The Securities and Exchange Commission (SEC) announced charges against 26 broker-dealers, investment advisers, and dually-registered firms for widespread and longstanding failures to maintain and preserve electronic communications. The firms admitted to the violations, agreed to pay combined civil penalties of $392.75 million, and have begun implementing improved compliance policies and procedures.
Firms and Penalties
The firms charged and their respective penalties are listed, including Ameriprise Financial Services ($50 million), Edward D. Jones & Co. ($50 million), LPL Financial LLC ($50 million), Raymond James & Associates ($50 million), RBC Capital Markets ($45 million), and others. Three firms self-reported their violations and received lower penalties.

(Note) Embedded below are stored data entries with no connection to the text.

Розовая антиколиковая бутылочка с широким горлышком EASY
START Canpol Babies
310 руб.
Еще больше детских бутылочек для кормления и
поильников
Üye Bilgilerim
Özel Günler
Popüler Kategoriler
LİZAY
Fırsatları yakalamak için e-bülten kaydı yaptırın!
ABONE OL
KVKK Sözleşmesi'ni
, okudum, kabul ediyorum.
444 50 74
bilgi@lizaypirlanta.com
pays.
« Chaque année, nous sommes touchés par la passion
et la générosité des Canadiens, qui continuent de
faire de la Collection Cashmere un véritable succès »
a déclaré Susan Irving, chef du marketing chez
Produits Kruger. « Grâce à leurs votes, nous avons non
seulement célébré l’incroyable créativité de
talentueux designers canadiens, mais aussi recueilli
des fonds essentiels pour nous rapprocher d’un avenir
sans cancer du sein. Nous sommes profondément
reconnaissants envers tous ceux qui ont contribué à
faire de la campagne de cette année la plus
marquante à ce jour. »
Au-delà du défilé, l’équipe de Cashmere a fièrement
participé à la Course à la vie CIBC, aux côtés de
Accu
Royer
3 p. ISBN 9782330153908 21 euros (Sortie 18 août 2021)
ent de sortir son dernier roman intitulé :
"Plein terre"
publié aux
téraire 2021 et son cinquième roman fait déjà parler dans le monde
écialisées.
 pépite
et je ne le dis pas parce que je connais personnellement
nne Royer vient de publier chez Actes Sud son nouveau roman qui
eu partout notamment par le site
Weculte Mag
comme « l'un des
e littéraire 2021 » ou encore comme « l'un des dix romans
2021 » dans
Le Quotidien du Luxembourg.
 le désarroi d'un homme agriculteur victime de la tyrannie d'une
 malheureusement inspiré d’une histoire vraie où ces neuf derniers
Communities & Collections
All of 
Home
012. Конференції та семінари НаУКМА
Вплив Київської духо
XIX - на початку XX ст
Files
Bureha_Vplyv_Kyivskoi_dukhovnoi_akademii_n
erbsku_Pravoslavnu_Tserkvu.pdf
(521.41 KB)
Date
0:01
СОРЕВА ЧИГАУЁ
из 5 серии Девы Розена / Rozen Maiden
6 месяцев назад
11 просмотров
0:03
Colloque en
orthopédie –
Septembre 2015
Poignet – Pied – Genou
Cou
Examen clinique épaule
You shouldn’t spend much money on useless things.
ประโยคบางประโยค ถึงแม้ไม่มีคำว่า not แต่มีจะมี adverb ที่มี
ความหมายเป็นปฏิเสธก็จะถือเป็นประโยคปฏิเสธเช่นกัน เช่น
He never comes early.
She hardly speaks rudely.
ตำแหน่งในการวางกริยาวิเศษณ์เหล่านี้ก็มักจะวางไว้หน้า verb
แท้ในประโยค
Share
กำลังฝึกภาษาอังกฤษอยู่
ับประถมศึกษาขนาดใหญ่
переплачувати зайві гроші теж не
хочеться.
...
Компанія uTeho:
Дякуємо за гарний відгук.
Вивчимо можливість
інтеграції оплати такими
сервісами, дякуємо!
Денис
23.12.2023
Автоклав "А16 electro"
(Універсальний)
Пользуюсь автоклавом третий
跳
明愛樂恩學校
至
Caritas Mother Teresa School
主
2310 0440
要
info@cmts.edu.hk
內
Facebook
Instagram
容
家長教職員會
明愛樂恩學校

Violations and Consequences
The investigations uncovered pervasive and longstanding use of unapproved communication methods, known as off-channel communications, at these firms. The firms admitted that their personnel sent and received off-channel communications, including text messages and other personal device communications methods, that were required records under securities laws. The failure to maintain and preserve these records deprived the SEC of these communications in its investigations. The violations involved personnel at multiple levels, including supervisors and senior managers.
Charges and Orders
The firms were charged with violating recordkeeping provisions of the Securities Exchange Act, the Investment Advisers Act, or both, and with failing to reasonably supervise their personnel. Each firm was ordered to cease and desist from future violations, was censured, and agreed to pay the respective civil penalties.